- About this exercise -
Would you please reproduce all the entries word for word, minus the pictures?

----- Records to use -----

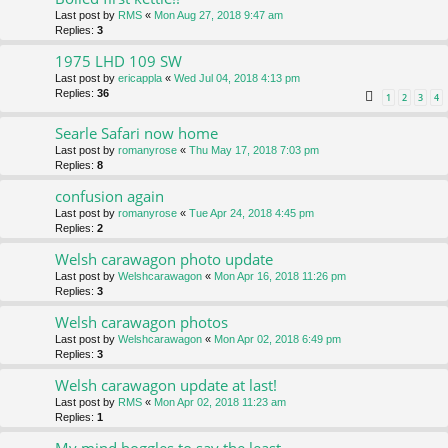
Last post by
RMS
«
Mon Aug 27, 2018 9:47 am
Replies:
3
1975 LHD 109 SW
Last post by
ericappla
«
Wed Jul 04, 2018 4:13 pm
Replies:
36
1
2
3
4
Searle Safari now home
Last post by
romanyrose
«
Thu May 17, 2018 7:03 pm
Replies:
8
confusion again
Last post by
romanyrose
«
Tue Apr 24, 2018 4:45 pm
Replies:
2
Welsh carawagon photo update
Last post by
Welshcarawagon
«
Mon Apr 16, 2018 11:26 pm
Replies:
3
Welsh carawagon photos
Last post by
Welshcarawagon
«
Mon Apr 02, 2018 6:49 pm
Replies:
3
Welsh carawagon update at last!
Last post by
RMS
«
Mon Apr 02, 2018 11:23 am
Replies:
1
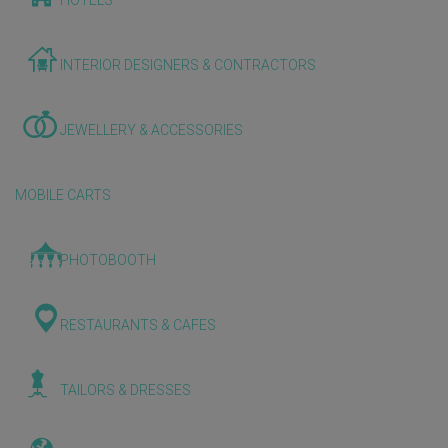
HOTELS
INTERIOR DESIGNERS & CONTRACTORS
JEWELLERY & ACCESSORIES
MOBILE CARTS
PHOTOBOOTH
RESTAURANTS & CAFES
TAILORS & DRESSES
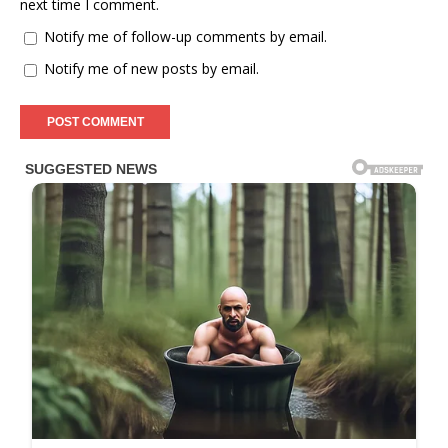
next time I comment.
Notify me of follow-up comments by email.
Notify me of new posts by email.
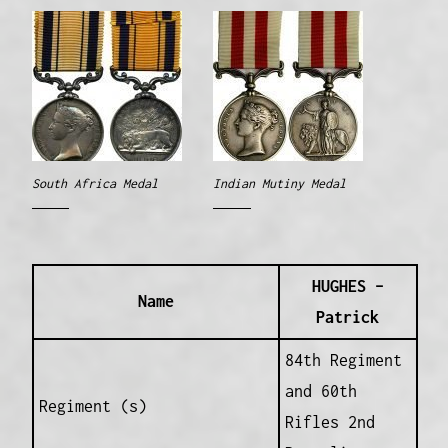
South Africa Medal
Indian Mutiny Medal
HUGHES –
Name
Patrick
84th Regiment
and 60th
Regiment (s)
Rifles 2nd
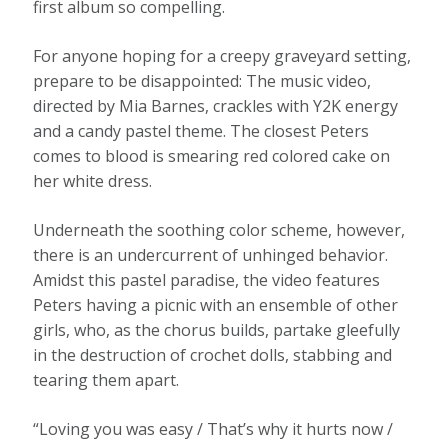
first album so compelling.
For anyone hoping for a creepy graveyard setting,
prepare to be disappointed: The music video,
directed by Mia Barnes, crackles with Y2K energy
and a candy pastel theme. The closest Peters
comes to blood is smearing red colored cake on
her white dress.
Underneath the soothing color scheme, however,
there is an undercurrent of unhinged behavior.
Amidst this pastel paradise, the video features
Peters having a picnic with an ensemble of other
girls, who, as the chorus builds, partake gleefully
in the destruction of crochet dolls, stabbing and
tearing them apart.
“Loving you was easy / That’s why it hurts now /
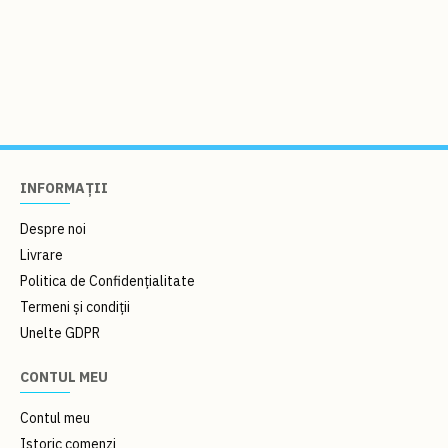
INFORMAȚII
Despre noi
Livrare
Politica de Confidențialitate
Termeni și condiții
Unelte GDPR
CONTUL MEU
Contul meu
Istoric comenzi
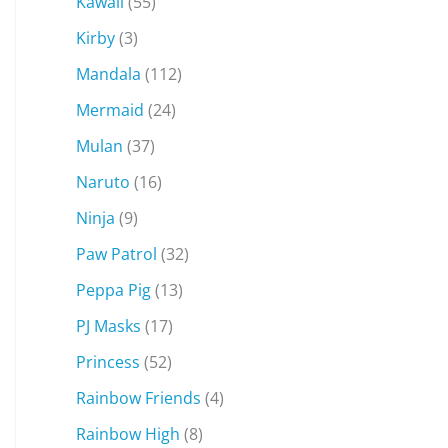
Kawaii
(55)
Kirby
(3)
Mandala
(112)
Mermaid
(24)
Mulan
(37)
Naruto
(16)
Ninja
(9)
Paw Patrol
(32)
Peppa Pig
(13)
PJ Masks
(17)
Princess
(52)
Rainbow Friends
(4)
Rainbow High
(8)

-----

- Output of the exercise -
Last post by
RMS
«
Mon Aug 27, 2018 9:47 am
Replies:
3
1975 LHD 109 SW
Last post by
ericappla
«
Wed Jul 04, 2018 4:13 pm
Replies:
36
1
2
3
4
Searle Safari now home
Last post by
romanyrose
«
Thu May 17, 2018 7:03 pm
Replies:
8
confusion again
Last post by
romanyrose
«
Tue Apr 24, 2018 4:45 pm
Replies:
2
Welsh carawagon photo update
Last post by
Welshcarawagon
«
Mon Apr 16, 2018 11:26 pm
Replies:
3
Welsh carawagon photos
Last post by
Welshcarawagon
«
Mon Apr 02, 2018 6:49 pm
Replies:
3
Welsh carawagon update at last!
Last post by
RMS
«
Mon Apr 02, 2018 11:23 am
Replies:
1
HOTELS
INTERIOR DESIGNERS & CONTRACTORS
JEWELLERY & ACCESSORIES
MOBILE CARTS
PHOTOBOOTH
RESTAURANTS & CAFES
TAILORS & DRESSES
next time I comment.
Notify me of follow-up comments by email.
Notify me of new posts by email.
South Africa Medal
Indian Mutiny Medal
HUGHES –
Name
Patrick
84th Regiment
and 60th
Regiment (s)
Rifles 2nd
first album so compelling.
For anyone hoping for a creepy graveyard setting,
prepare to be disappointed: The music video,
directed by Mia Barnes, crackles with Y2K energy
and a candy pastel theme. The closest Peters
comes to blood is smearing red colored cake on
her white dress.
Underneath the soothing color scheme, however,
there is an undercurrent of unhinged behavior.
Amidst this pastel paradise, the video features
Peters having a picnic with an ensemble of other
girls, who, as the chorus builds, partake gleefully
in the destruction of crochet dolls, stabbing and
tearing them apart.
“Loving you was easy / That’s why it hurts now /
INFORMAȚII
Despre noi
Livrare
Politica de Confidențialitate
Termeni și condiții
Unelte GDPR
CONTUL MEU
Contul meu
Istoric comenzi
Kawaii
(55)
Kirby
(3)
Mandala
(112)
Mermaid
(24)
Mulan
(37)
Naruto
(16)
Ninja
(9)
Paw Patrol
(32)
Peppa Pig
(13)
PJ Masks
(17)
Princess
(52)
Rainbow Friends
(4)
Rainbow High
(8)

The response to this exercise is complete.